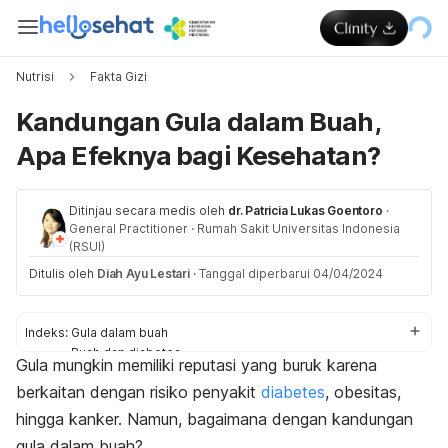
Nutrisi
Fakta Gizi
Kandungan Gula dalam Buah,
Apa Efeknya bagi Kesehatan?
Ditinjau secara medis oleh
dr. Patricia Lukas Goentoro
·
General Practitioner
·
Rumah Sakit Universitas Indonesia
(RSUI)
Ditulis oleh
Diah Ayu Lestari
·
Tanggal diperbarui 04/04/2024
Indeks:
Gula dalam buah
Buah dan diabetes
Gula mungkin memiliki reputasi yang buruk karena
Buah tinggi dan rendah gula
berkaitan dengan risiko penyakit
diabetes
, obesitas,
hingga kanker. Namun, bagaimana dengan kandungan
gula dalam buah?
--- --- ---
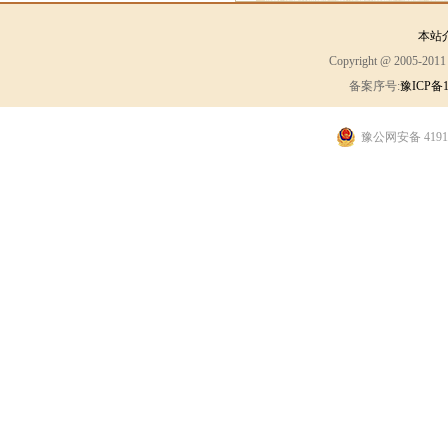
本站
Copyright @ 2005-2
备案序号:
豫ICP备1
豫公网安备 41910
--- --- ---
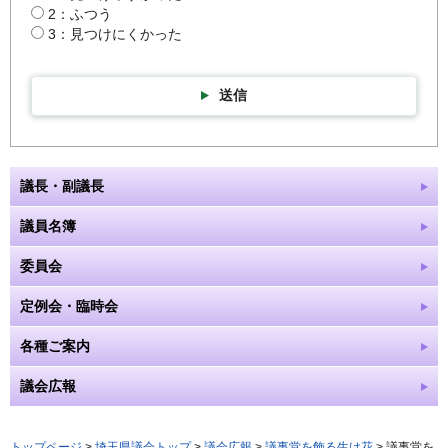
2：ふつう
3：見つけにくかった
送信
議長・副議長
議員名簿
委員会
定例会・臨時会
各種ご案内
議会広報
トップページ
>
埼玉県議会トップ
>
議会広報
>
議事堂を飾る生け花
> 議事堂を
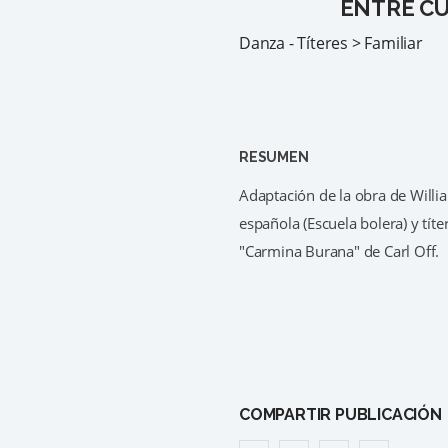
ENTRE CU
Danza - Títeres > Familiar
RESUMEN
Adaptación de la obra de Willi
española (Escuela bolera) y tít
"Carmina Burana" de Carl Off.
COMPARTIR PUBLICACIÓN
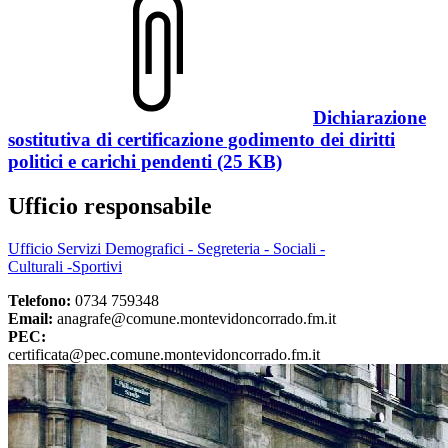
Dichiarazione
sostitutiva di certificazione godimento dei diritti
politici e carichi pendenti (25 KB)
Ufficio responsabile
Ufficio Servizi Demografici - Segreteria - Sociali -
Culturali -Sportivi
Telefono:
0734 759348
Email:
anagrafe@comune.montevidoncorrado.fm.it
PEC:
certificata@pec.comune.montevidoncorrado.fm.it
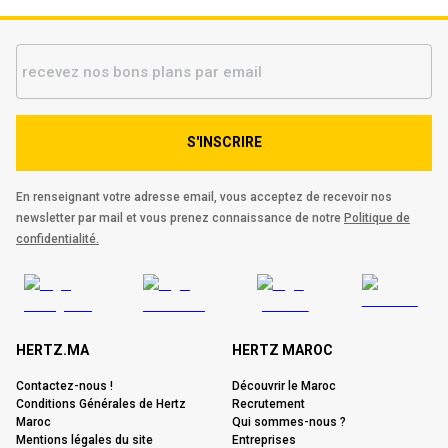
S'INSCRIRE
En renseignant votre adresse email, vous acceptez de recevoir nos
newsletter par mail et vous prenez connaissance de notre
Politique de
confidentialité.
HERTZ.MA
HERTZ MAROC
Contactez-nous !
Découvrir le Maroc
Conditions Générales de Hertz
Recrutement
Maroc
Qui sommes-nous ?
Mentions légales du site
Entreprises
--- --- ---
EXERCISE OBJECTIVE ::
Wherever the string "dengan" shows up in a line above, tally that line, and answer with the final number alone.

TASK RESPONSE ::
2